Major General JOHN A. DIX, Baltimore.

MY DEAR SIR: I take the liberty of thus addressing you in the midst of your numerous and responsible duties in reference to my brother-in-law, Mr. George William Brown. There are especial reasons in his health and that of his wife why confinement and separation from his family are very prejudicial. He has had symptoms of kidney disease. Deprivation of fresh air and exercise, confinement in a casemate, are likely very much to aggravate his complaints. His wife has had symptoms of heart disease so as to inspire anxiety in her friends and she has already suffered much since her husband was a candidate for the office of mayor. The forcible detention of and separation from her husband are very unfavorable to her health.

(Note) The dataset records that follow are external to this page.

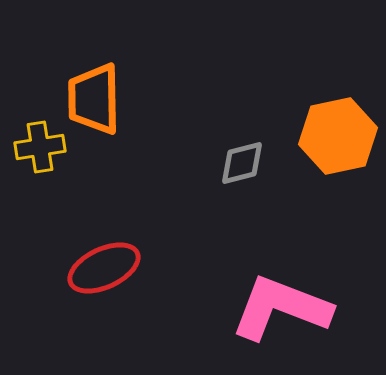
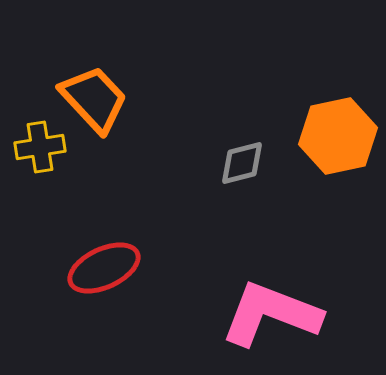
orange trapezoid: rotated 138 degrees clockwise
pink L-shape: moved 10 px left, 6 px down
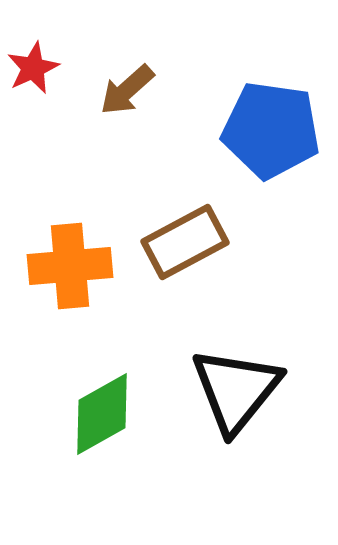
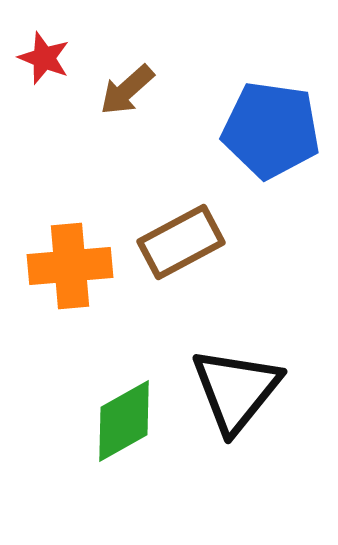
red star: moved 11 px right, 10 px up; rotated 26 degrees counterclockwise
brown rectangle: moved 4 px left
green diamond: moved 22 px right, 7 px down
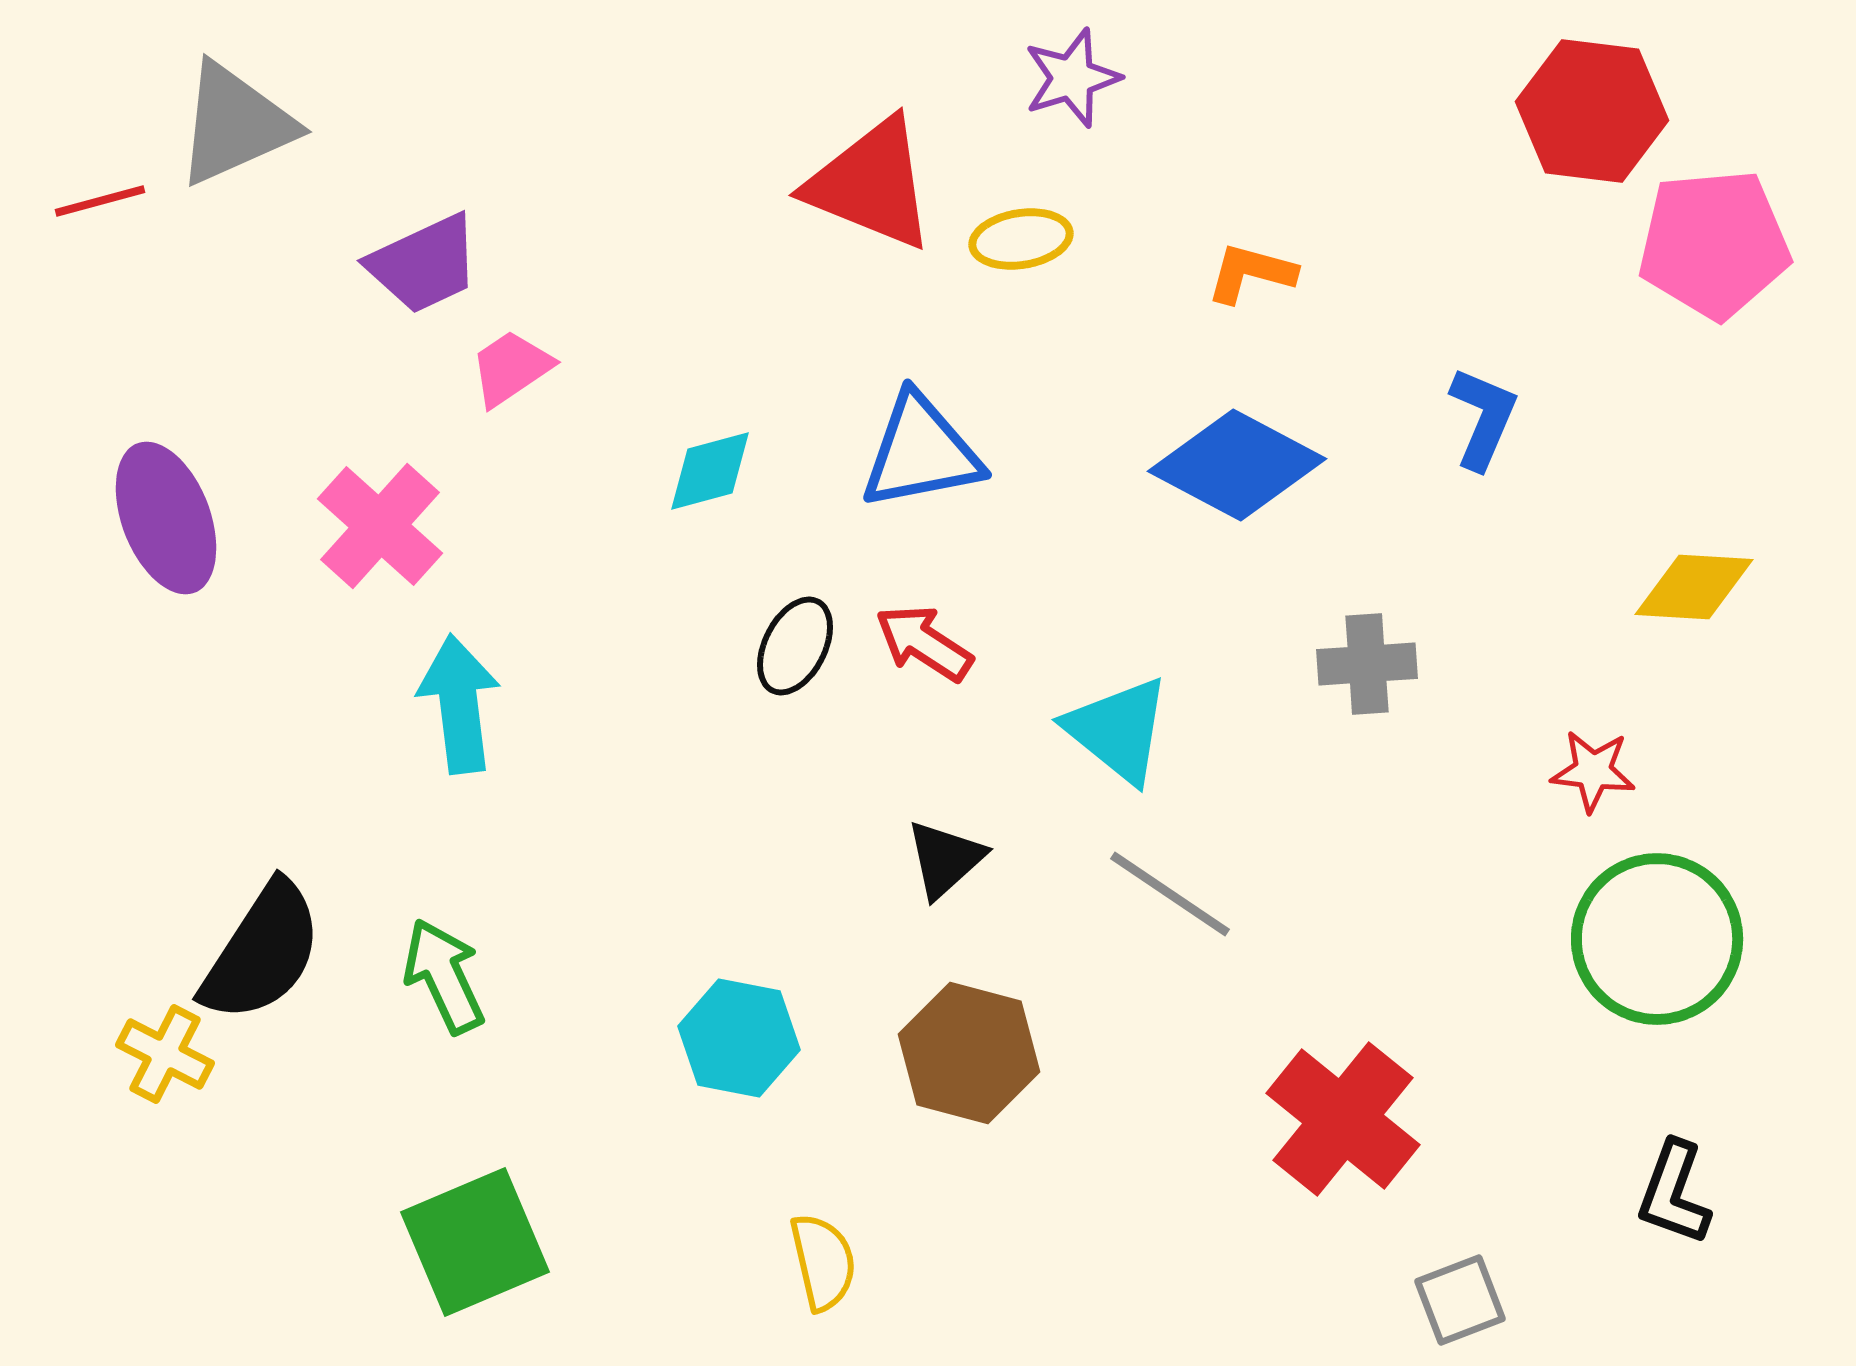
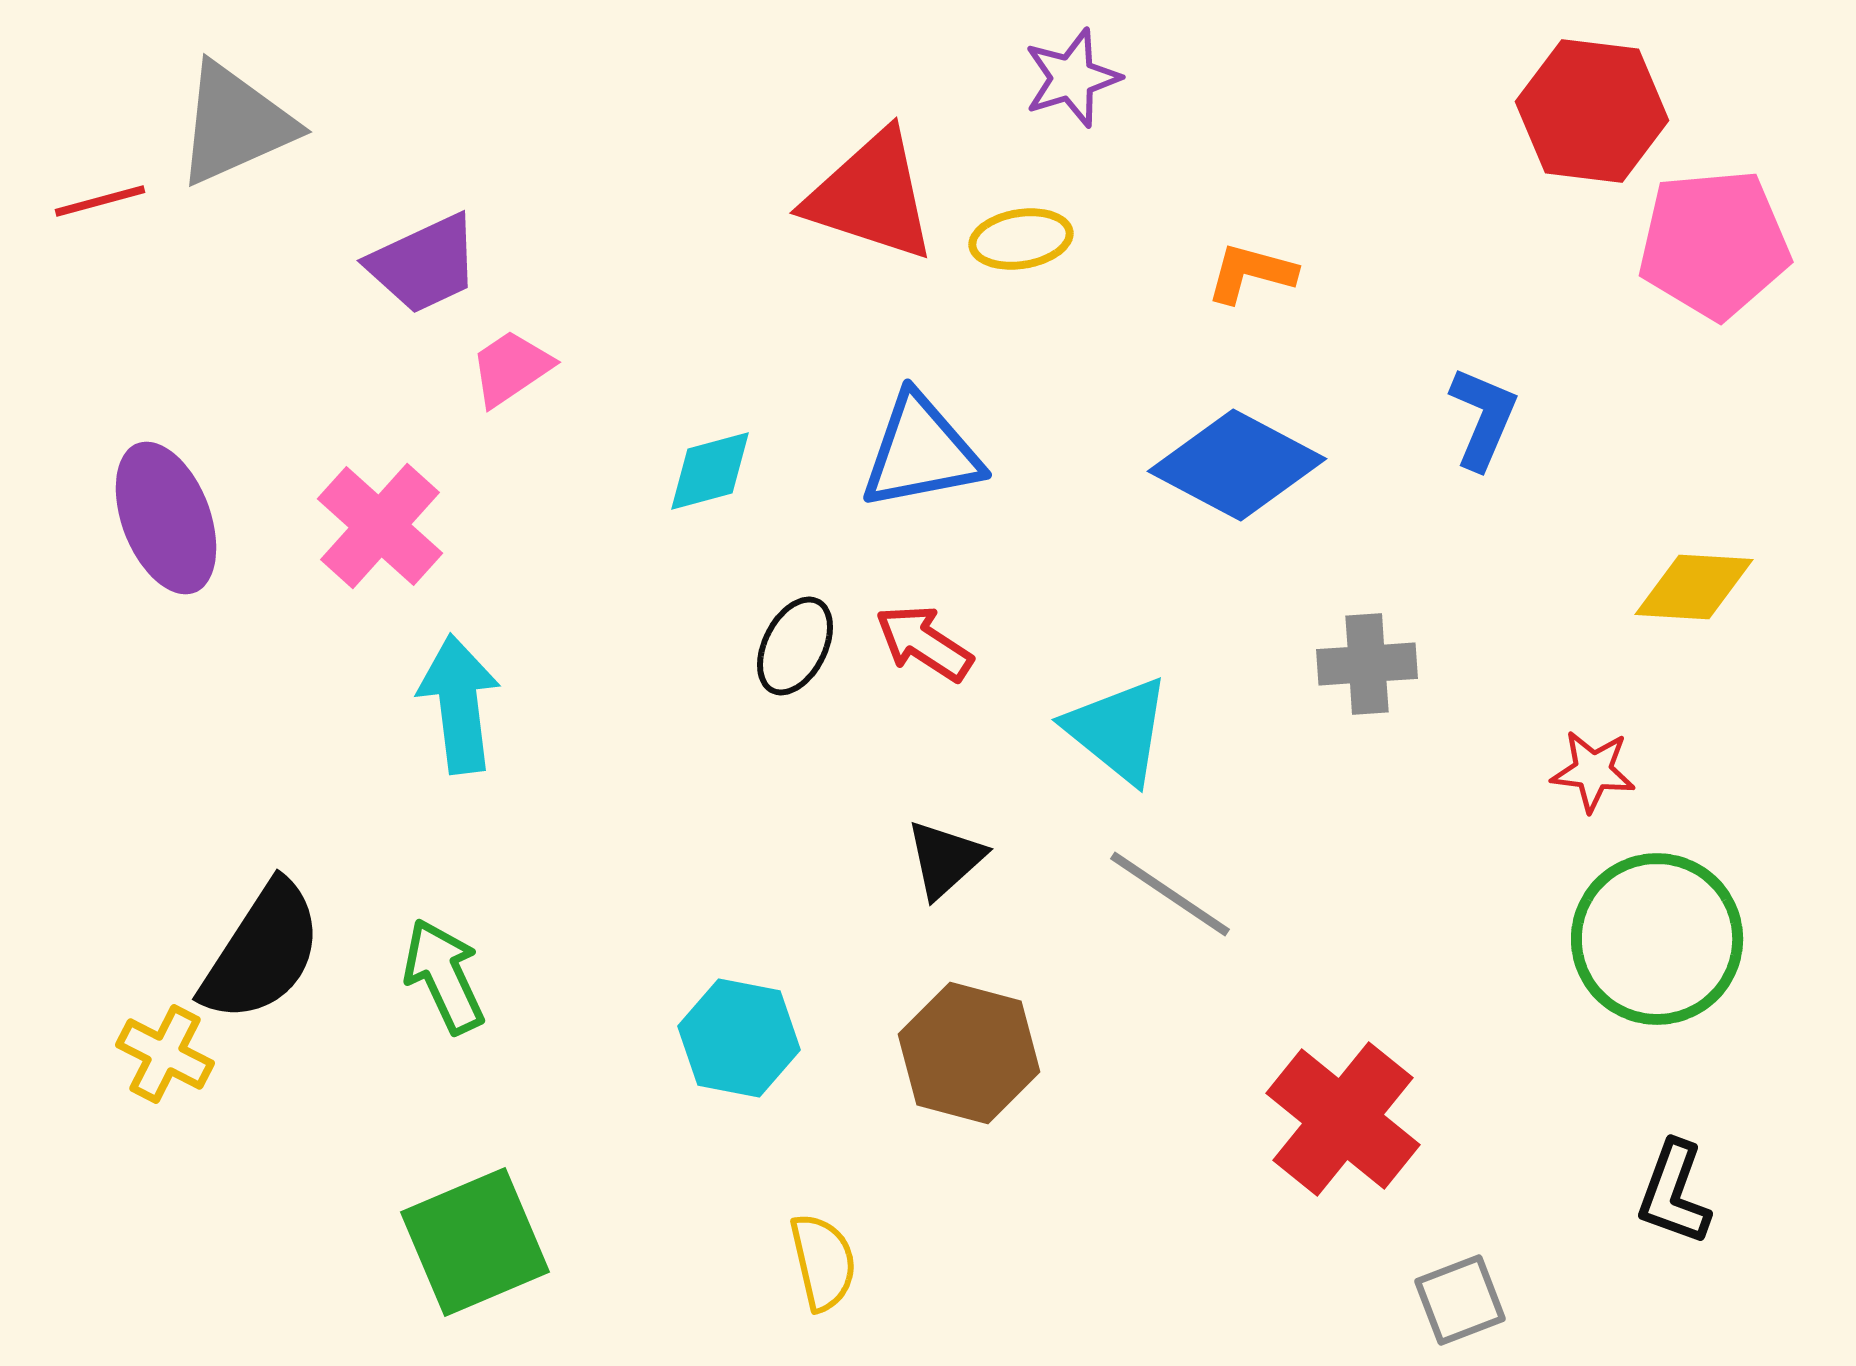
red triangle: moved 12 px down; rotated 4 degrees counterclockwise
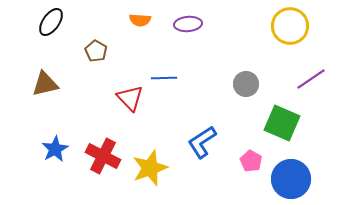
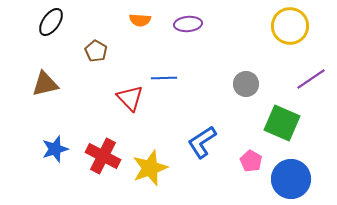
blue star: rotated 12 degrees clockwise
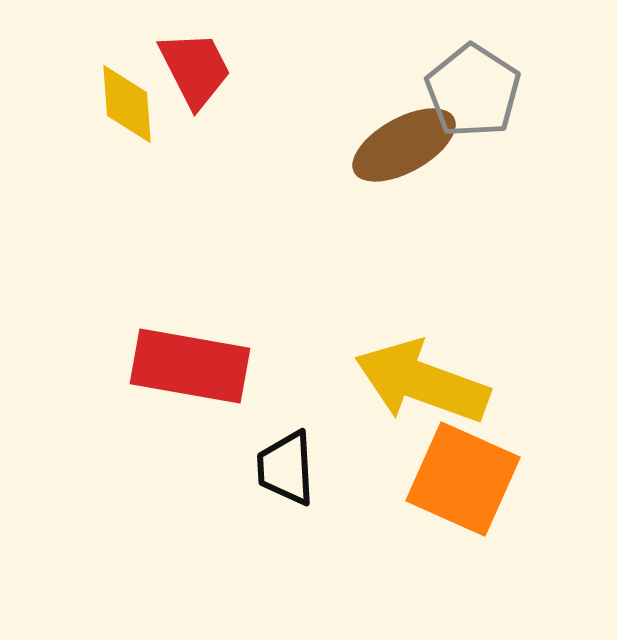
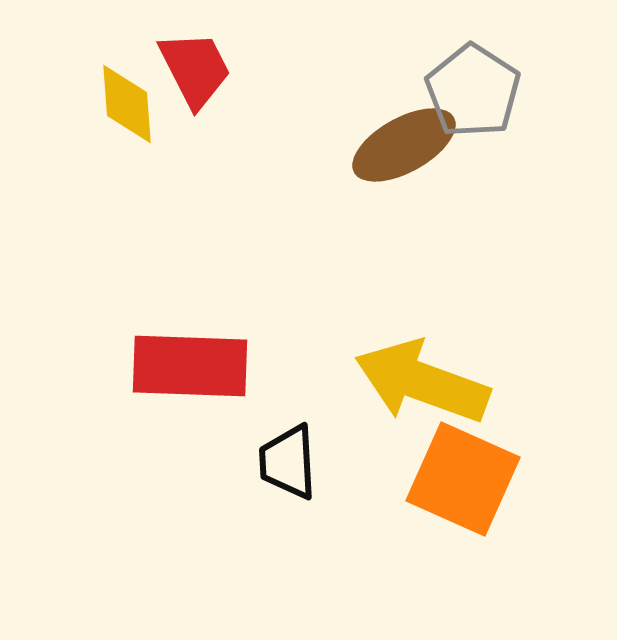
red rectangle: rotated 8 degrees counterclockwise
black trapezoid: moved 2 px right, 6 px up
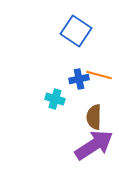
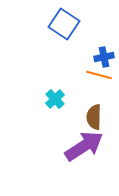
blue square: moved 12 px left, 7 px up
blue cross: moved 25 px right, 22 px up
cyan cross: rotated 30 degrees clockwise
purple arrow: moved 10 px left, 1 px down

I have not the least disposition to complain of Mr. Brown's arrest. The fact of the great importance of having as mayor of the city of Baltimore one heartily in sympathy with the Government is to me a sufficient reason why a mayor who does not look upon this war as a necessity forced upon the Government by its enemies cannot be allowed to hold the office. Supposing that such views may have led to Mr. Brown's arrest would not his release on parole be consistent with the public welfare? In this way imprisonment, imminent risk of life and health to two excellent persons with a large family of children dependent upon them would be averted. If necessary or desirable he and his family could spend the next six months in Boston.

Would it be of any use for me to make an appeal or a statement of these facts to the Secretary of War or go to Washington for this purpose? I wish also to thank you for your courteous treatment of Mr. and Mrs. Brown of which I have heard in letters from Mr. Brown and his children. Whilst his family are not reconciled to the action of the Government they speak of your courtesy and gentleness in the execution of its orders.

Some years have passed since I have had the pleasure of seeing you and in that interval he whose name I bear and on whose account I am bold thus to intrude upon you has been taken to his rest. He may well now be accounted happy in having been taken to his rest. He may well now be an having been taken from the evils to come. And yet if we now on the active stage of life can be true and loyal, faithful and steadfast whether in high offices of trust and responsible situations or as private citizens it seems to me that at the end we may not have cause to regret that our lot has been cast in these perilous and troubled times.

With respect and regard, very truly yours,



September 25, 1861.


MY DEAR GENERAL: I received your kind note this moment containing Mrs. Kane's check for $20 and informing me of the satisfactory condition of my family.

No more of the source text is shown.